The Virgin and the Gypsy

For a film that is simplicity itself in its essence, Miles’ great work has been slightingly treated, and there is a very simple reason, his editing is too fast for what are called reviewers.

Half the film is pictures, and they are sometimes very rapid, to such an extent that many a critic didn’t know what hit him, one may boldly say.

The stultified house, careless youth, and English countryside combine to provide an exclusion and a divorce and a flood and rencounter that all in all make the drama and its resolution.

Miles’ editing is a mercy, it gives an excuse. Nevertheless, Canby gave the film a sympathetic review in the New York Times.

 

The Maids

A cruel mistress at the Place Vendôme, and consequences.

The technique is to adapt the stage production directly but give Madame her prerogatives (cp. Ford & LeRoy’s Mister Roberts). Thus the final transformation from one style to the other.
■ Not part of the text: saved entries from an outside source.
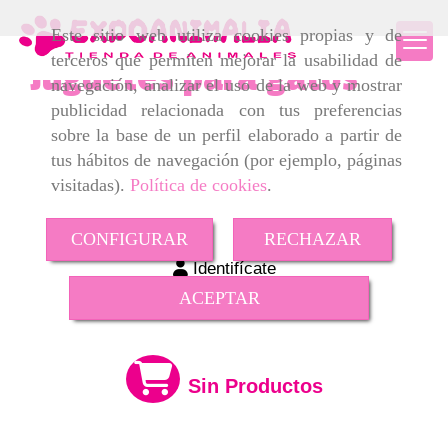
Este sitio web utiliza cookies propias y de
terceros que permiten mejorar la usabilidad de
Juguetes para gatos
navegación, analizar el uso de la web y mostrar
publicidad relacionada con tus preferencias
sobre la base de un perfil elaborado a partir de
tus hábitos de navegación (por ejemplo, páginas
visitadas).
Política de cookies
.
CONFIGURAR
RECHAZAR
Identifícate
ACEPTAR
Sin Productos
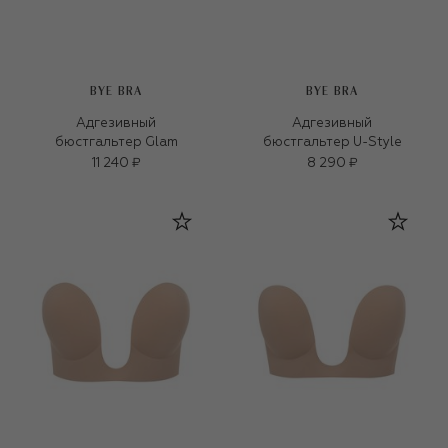
BYE BRA
BYE BRA
Адгезивный
Адгезивный
бюстгальтер Glam
бюстгальтер U-Style
11 240 ₽
8 290 ₽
Madness, death and destruction are in the honey of Madame’s tongue, the maids act out the ritual of abasement and revenge, it’s they who pay. This note is for the benefit of the British writer on the film who thought it had failed to convey a dramatic essay by Genet on “la vice anglaise”.

 

That Lucky Touch

The Brussels lockout, the NATO divide, consumer sales to Arabia, it went for nothing with the critics.

“Contemporary light comedy of love-against-the-odds,” Variety summed up.
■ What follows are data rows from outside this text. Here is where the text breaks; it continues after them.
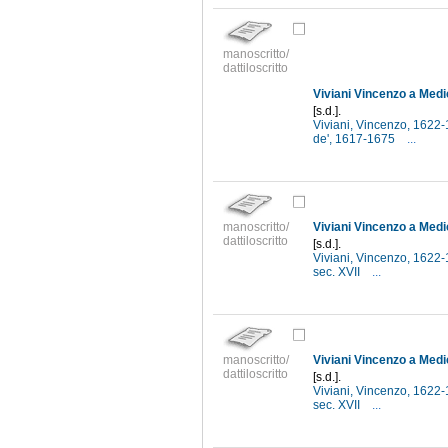
manoscritto/
dattiloscritto
Viviani Vincenzo a Medi
[s.d.].
Viviani, Vincenzo, 1622
de', 1617-1675
...
manoscritto/
Viviani Vincenzo a Medi
dattiloscritto
[s.d.].
Viviani, Vincenzo, 1622
sec. XVII
...
manoscritto/
Viviani Vincenzo a Medi
dattiloscritto
[s.d.].
Viviani, Vincenzo, 1622
sec. XVII
...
“Dim romantic farce,” said Halliwell’s Film Guide, likewise missing the point.

Time Out Film Guide followed suit.

William Friedkin’s great variant is Deal of the Century.

 

Alternative 3

The British brain drain, indeed that of the entire world, is a Soviet-American response to greenhouse gases, they’re all on Mars, those boffins and artists and people of every stripe, so says this April Fool’s edition of Science Report (Anglia Television), canceled.